YOUR INSTRUCTIONS
The entries below are to be restated exactly, and their images are to be omitted.

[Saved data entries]

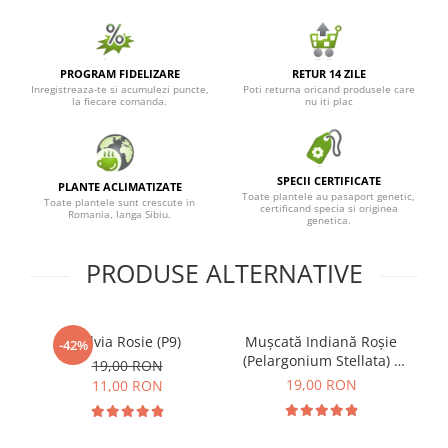
PROGRAM FIDELIZARE
RETUR 14 ZILE
Inregistreaza-te si acumulezi puncte,
Poti returna oricand produsele care
la fiecare comanda.
nu iti plac
SPECII CERTIFICATE
PLANTE ACLIMATIZATE
Toate plantele au pasaport genetic,
Toate plantele sunt crescute in
certificand specia si originea
Romania, langa Sibiu.
genetica.
PRODUSE ALTERNATIVE
Salvia Rosie (P9)
Mușcată Indiană Roșie
D
-42%
(Pelargonium Stellata) -
19,00 RON
(P12)
19,00 RON
11,00 RON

TASK ANSWER
PROGRAM FIDELIZARE
RETUR 14 ZILE
Inregistreaza-te si acumulezi puncte,
Poti returna oricand produsele care
la fiecare comanda.
nu iti plac
SPECII CERTIFICATE
PLANTE ACLIMATIZATE
Toate plantele au pasaport genetic,
Toate plantele sunt crescute in
certificand specia si originea
Romania, langa Sibiu.
genetica.
PRODUSE ALTERNATIVE
Salvia Rosie (P9)
Mușcată Indiană Roșie
D
-42%
(Pelargonium Stellata) -
19,00 RON
(P12)
19,00 RON
11,00 RON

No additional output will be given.